Iran and Climate Change – Two Global Issues on Obama’s Bucket List
The Iran nuclear accord and the White House’s new plan to cut power-plant emissions, to be unveiled Monday, have but one thing in common. It’s a question, and it’s the biggest now facing this nation: Do Americans want the U.S. to remain a global leader in the 21st century, or are we on a slow fade because our leaders can’t answer the call to change in the face of evolving circumstances?
The Iran deal President Obama and Secretary of State Kerry cut July 14 is already tangled in a web of partisan politics. The final version of the Clean Power Plan, more ambitious than two previous drafts, will be as soon as it’s published.
Related: Did Iran Negotiate in Bad Faith? That’s the Big Question
This is inevitable given we all wear our political stripes, but we have to see without them now. Repudiate the pact with Iran and we’ll stand alone—putting ourselves at a significant international disadvantage. Nobody’s going to follow us if we refuse to adjust to the climate crisis—easily the most serious challenge facing the community of nations this century.
Stay ahead, keep pace, fall behind: One may not welcome the choice, but denying there’s a choice in front of us will amount to making the wrong one.
Opponents of the Iran accord are right that the terms Kerry agreed to in Vienna deserve close scrutiny in the weeks before the September deadline, when Congress must vote its approval or rejection. But two weeks have passed already, and that’s not what we’ve had so far.
What we’ve had is a lot of political posing and grandstanding, and it simply won’t do. The reality beyond our shores is now emerging: Block this pact and the rest of the world will more or less ignore us.
Related: Obama’s Clean Power Plan Faces Tough Legal Scrutiny
Russia and China, as members of the P5 + 1 negotiating group, went along with sanctions against Iran and worked with the Americans and Europeans to get the deal done. It’s sheer illusion to think the world’s two largest non-Western powers will continue to cooperate if Washington insists sanctions remain in place.
The same point now applies to the Europeans.
A delegation of German officials flew to Tehran to pave the path for German businesses all of five days after the July 14 signing. Last week French Foreign Minister Laurent Fabius followed. Fabius, don’t forget, bargained hard for Iranian concessions and was several times willing to call the whole negotiation a scratch.
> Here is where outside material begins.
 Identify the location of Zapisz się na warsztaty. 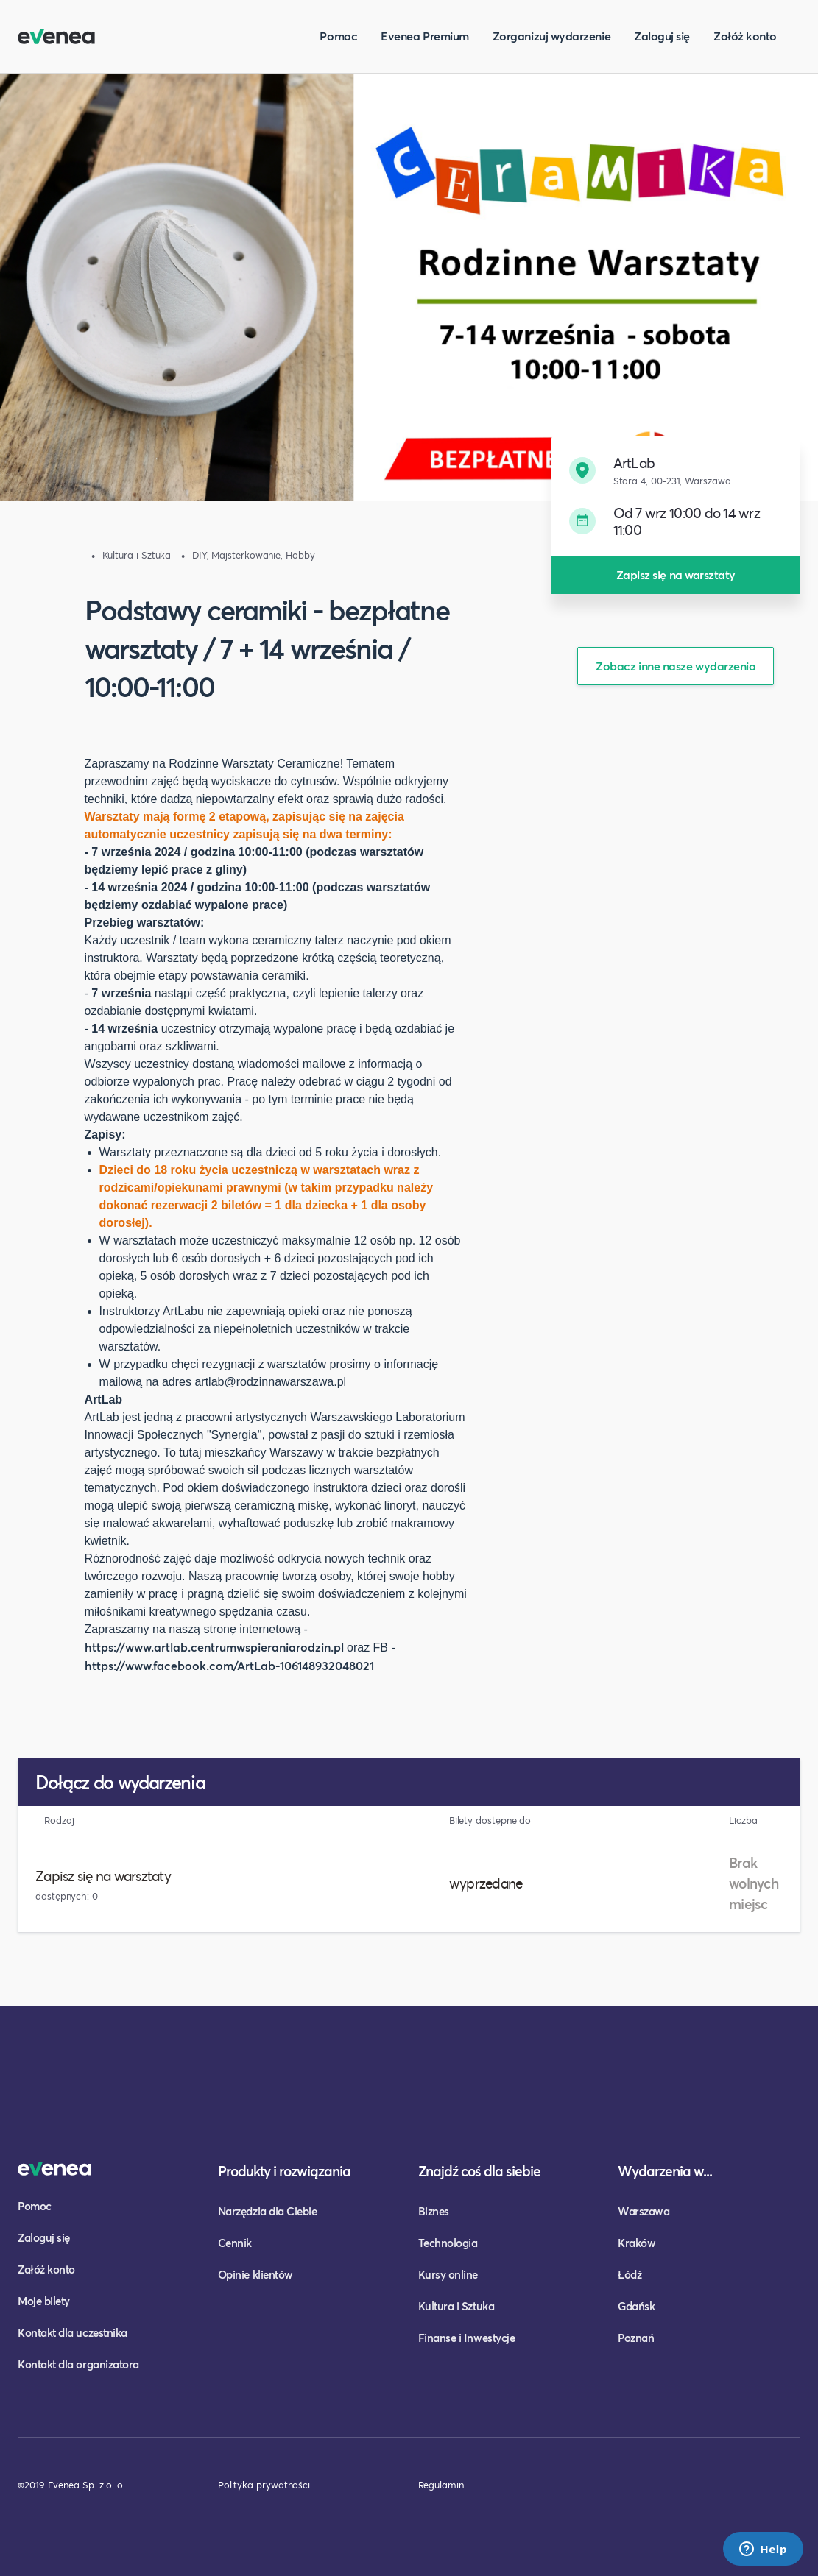
(676, 574).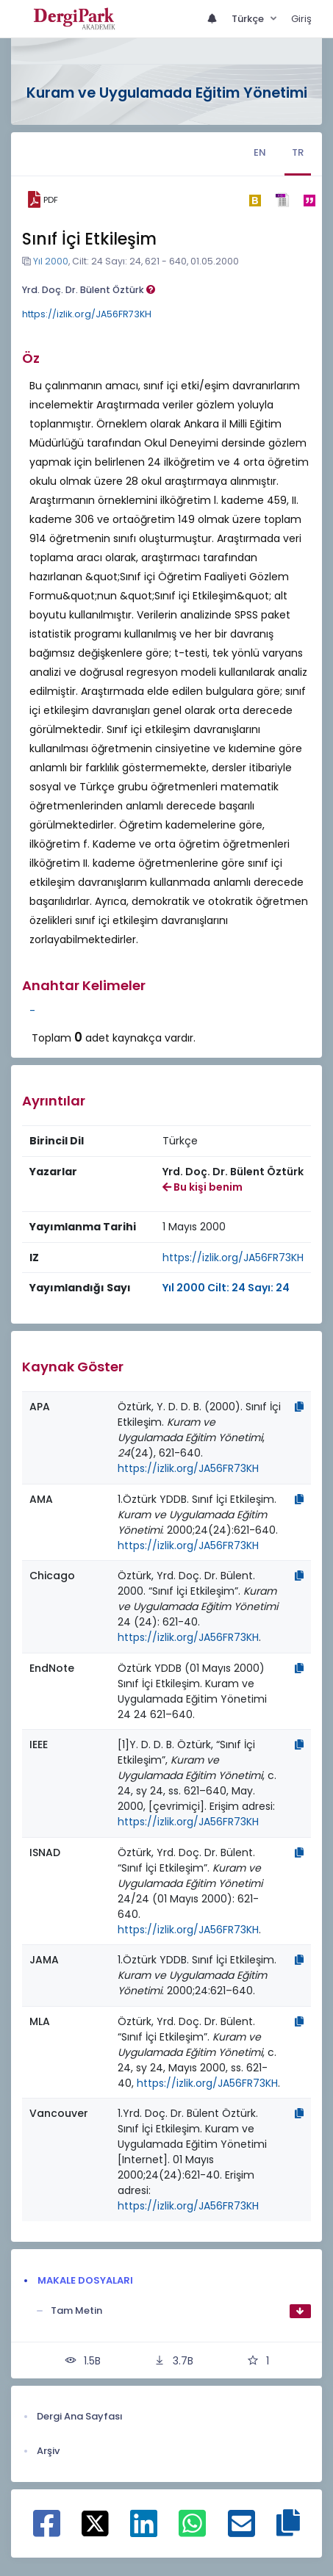 The width and height of the screenshot is (333, 2576). What do you see at coordinates (202, 1187) in the screenshot?
I see `Bu kişi benim` at bounding box center [202, 1187].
Italian cabinet ministers head to Tehran this Tuesday. And after them, the deluge. Some 70-odd execs from leading French companies, along with others from E.U. members, will start heading to Tehran in September.
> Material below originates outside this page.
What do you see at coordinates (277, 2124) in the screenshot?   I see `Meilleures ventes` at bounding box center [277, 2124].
Two truths here. One, American companies are already losing out on what Europeans describe as the Iranian “bonanza.” Two, the momentum in business and political circles alike is such that Europeans are no more likely than the Russians or Chinese to go along if Washington scotches the P5 + 1 accord.
Related: The Pros and Cons of Obama’s New Carbon Rule
Upsum: Those opposed to this pact are wasting valuable time turning this pact into a phony litmus test of patriotism, and they risk the very leadership role they claim most vigorously to stand for.
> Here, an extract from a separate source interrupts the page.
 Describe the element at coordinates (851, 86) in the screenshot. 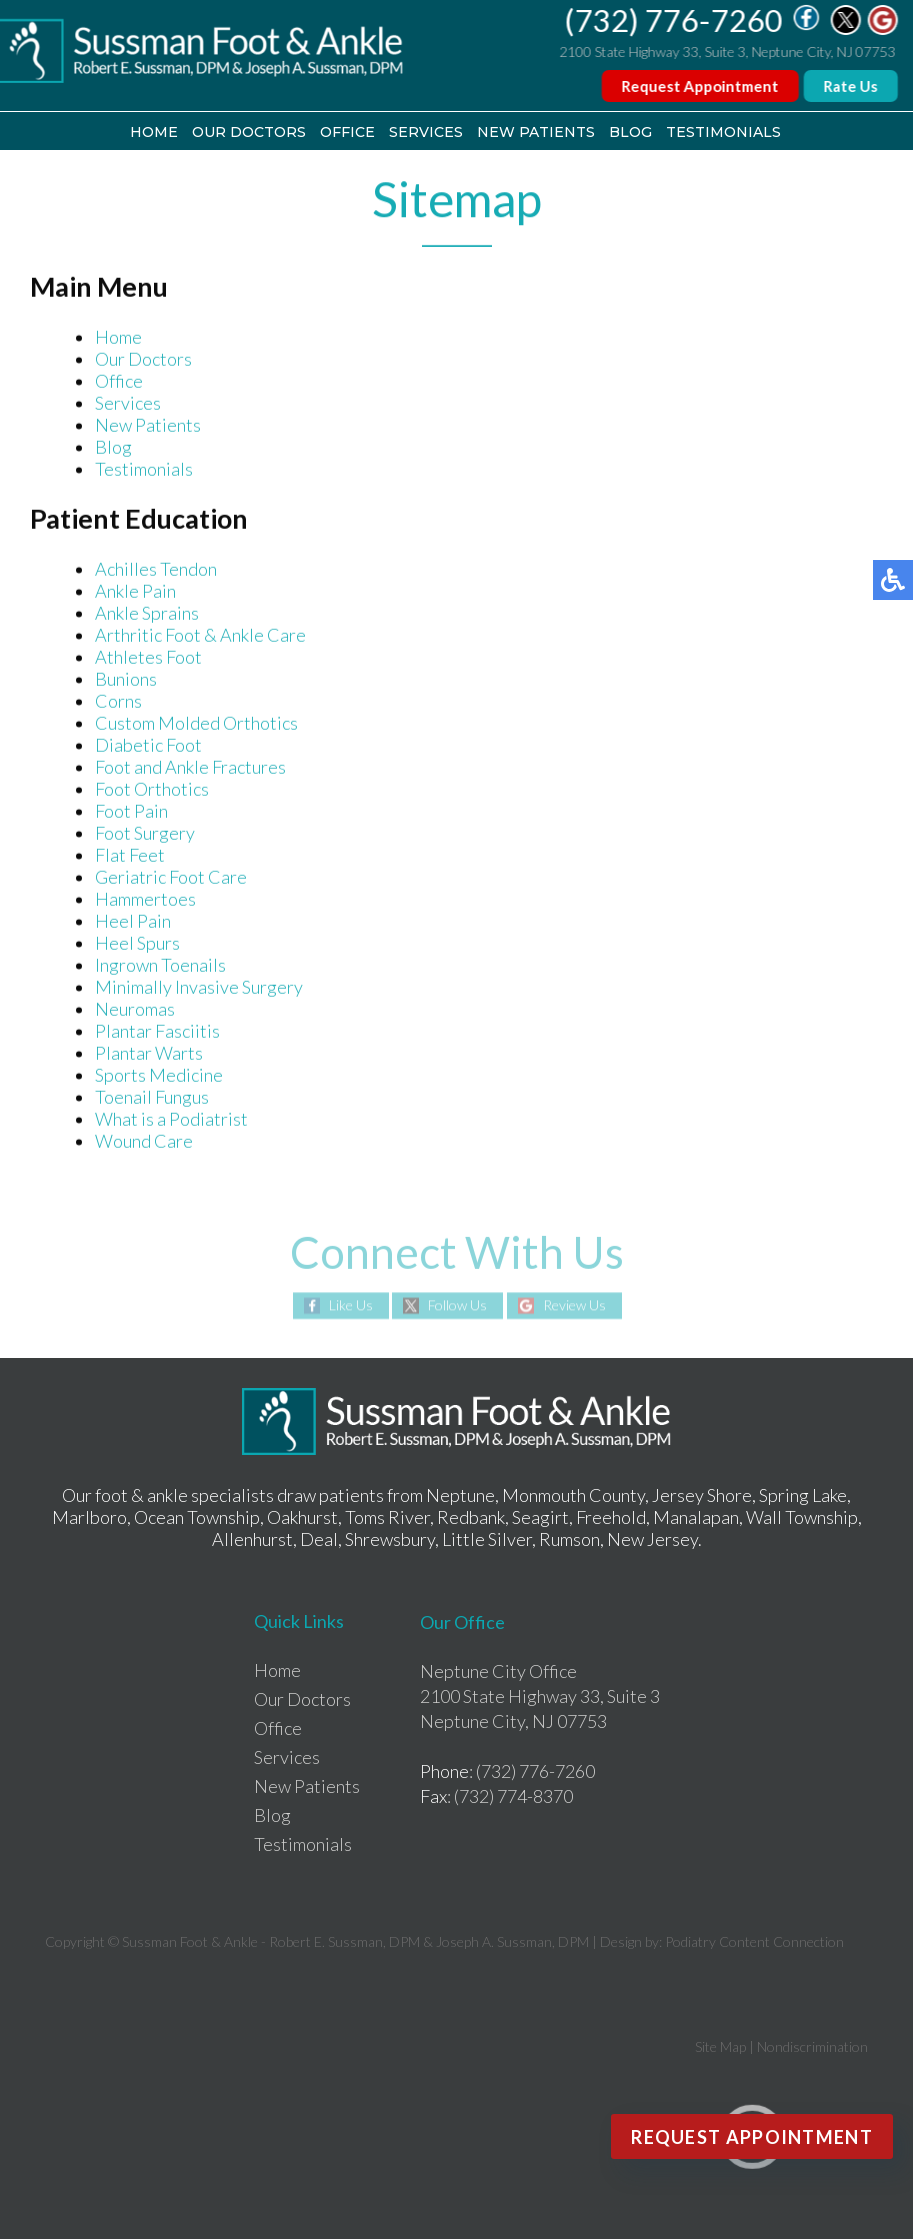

Want to know where the Europeans stand on climate change? A year ago the BBC Trust, the broadcaster’s governing body, ordered the editorial department to stop giving equal time to climate deniers, whose views it termed “marginal.” Miles ahead is the answer.
Germany’s Energiewende, or energy transition policy, is among the world’s most aggressive. By 2020 it wants a 40 percent reduction in greenhouse gas production from 1990 levels. After the Fukushima disaster in March 2011, Chancellor Merkel announced that Germany’s power grid is to be nuclear-free by 2022.
For the European Union, the target is to derive 20 percent of energy needs from renewable sources—hydro, wind, solar, and biomass—by the end of this decade. In Germany, renewables already account for nearly a third of generated power.
Related: Obama’s Global Warming Warning: It Can Make You Sick
Certainly there are transition problems—excellent as a sign that things are getting done. Americans face fewer such problems for the simple reason we’re not nearly as serious about transitioning out of fossil fuels.
Once again, we can lead or lag.
Late last year Obama signed an agreement with China committing the two nations to reduce carbon emissions. This column judged that modest at the time; what he’ll put on the table Monday marks a much more serious commitment.
The final version of the Clean Air Plan, which follows drafts issued in 2012 and 2014, calls for power plants to cut emissions by 32 percent from 2005 levels by 2030. It freezes construction of new coal plants and sets a target of 28 percent for renewables.
“This is the biggest, most important step we’ve ever taken to combat climate change,” the president said in a Facebook post at midnight Saturday. It is, even as it’s still far short of what others are doing.
Look at this from a global perspective and ask: Is this the moment to strand this policy in courts by filing dozens of lawsuits contesting it, as states, corporations, and industry associations intend? To put the point mildly, the world’s not hanging on the judicial rulings in these cases.
Many commentators have observed that Obama in his final year is the president he always intended to be. I agree. And it’s now obvious that his intent from the first was to force difficult questions upon us.
We’ve had two in the past two weeks.